G. Kothegal Marimahadevappa1, J.K. Limdi1, 1The Pennine Acute Hospitals NHS Trust, Gastroenterology, Manchester, United Kingdom

Background

The efficacy of anti-TNF therapy, Infliximab (IFX) and Adalimumab (ADA) has been established in pivotal trials for induction and maintenance of remission of inflammatory bowel disease (IBD). Despite this a proportion of patients lose response and require dose intensification. The aim of our study was to assess the efficacy and durability of dose intensification with IFX/ADA.

Methods

A retrospective review of patients with IBD receiving IFX/ADA infusions from October 2011 until April 2012 at our institution was conducted through electronic and case note review, endoscopy, radiology and pathology reports. Patients losing response after 6 months or more of IFX/ADA maintenance therapy and in whom treatment was intensified were included. Dose intensification was defined as an increase in IFX dose per infusion from 5 mg to 10 mg/kg or increase in frequency of infusions from 8 weeks to 5–6 weeks. For ADA this was defined as increasing the dose from 40 mg to 80 mg or increasing the frequency from biweekly to weekly.

A positive response was defined by clinician assessment after 3 infusions. Non-response or loss of response was defined as persistent disease related symptoms requiring steroid therapy, hospitalisation, surgery or discontinuation of IFX/ADA.

Results

Of 208 patients receiving anti TNF therapy (IFX=157, ADA=51), 15 patients (12 female) received dose intensification (IFX=12, ADA=3). 6 had Ulcerative Colitis (UC) (4 pan-colonic, 2 left sided) and 9 had Crohn's Disease (CD) with non stricturing, non penetrating disease (3), active stricturing (3), penetrating (1) and peri-anal (2) disease. Disease location was ileal (1), colonic (2) and ileo-colonic in 6. The median age was 40 years (range 18–72 yrs). 5 patients were current or ex-smokers.

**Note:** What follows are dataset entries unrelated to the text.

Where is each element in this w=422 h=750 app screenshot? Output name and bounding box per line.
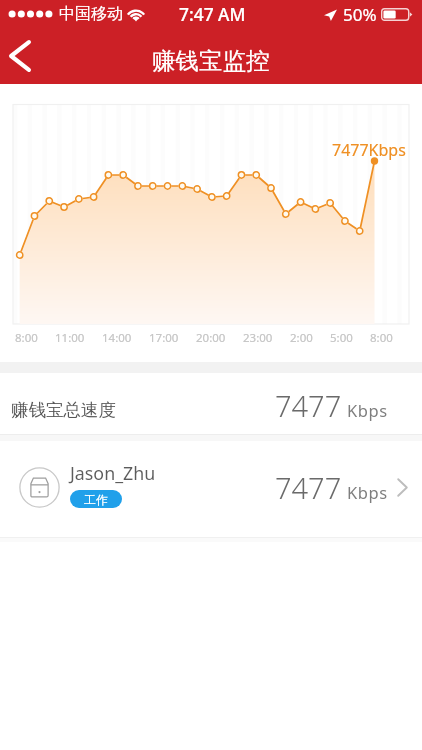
staticText: 17:00: [149, 330, 179, 346]
button[interactable]: Jason_Zhu: [0, 441, 422, 533]
staticText: 中国移动: [59, 4, 123, 24]
staticText: Kbps: [347, 481, 388, 503]
staticText: 赚钱宝总速度: [11, 399, 116, 421]
staticText: 7477Kbps: [332, 139, 406, 161]
staticText: 2:00: [290, 330, 313, 346]
staticText: 7477: [275, 386, 342, 425]
staticText: Kbps: [347, 399, 388, 421]
staticText: 11:00: [55, 330, 85, 346]
staticText: 23:00: [243, 330, 273, 346]
staticText: 20:00: [196, 330, 226, 346]
staticText: 工作: [84, 492, 108, 507]
button[interactable]: 赚钱宝总速度: [0, 375, 422, 436]
staticText: 14:00: [102, 330, 132, 346]
staticText: 8:00: [15, 330, 38, 346]
staticText: 50%: [343, 3, 377, 26]
staticText: 5:00: [330, 330, 353, 346]
staticText: 赚钱宝监控: [152, 46, 270, 76]
staticText: 7477: [275, 468, 342, 507]
button[interactable]: Back: [2, 42, 46, 84]
staticText: Jason_Zhu: [70, 461, 156, 485]
staticText: 8:00: [370, 330, 393, 346]
staticText: 7:47 AM: [179, 2, 246, 26]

Response to intensification after approximately median duration of follow up of 12 months was noted in 8/9 CD and 2/6 UC patients. 9 patients (60%) remained on dose intensification and 5 lost response (33%). In 1 patient treatment discontinued due to third trimester pregnancy. 2 (UC) were reverted to their previous dose. 2 non-responders underwent surgery and 1 received Methotrexate. 2 are being evaluated for further dose intensification.

Conclusion

A significant proportion of patients with CD respond to dose intensification. Anti-TNF trough and antibody levels, an astute assessment for active disease and search for alternative mechanistic explanations for symptoms are imperative prior to embarking on expensive therapy with its inherent risks.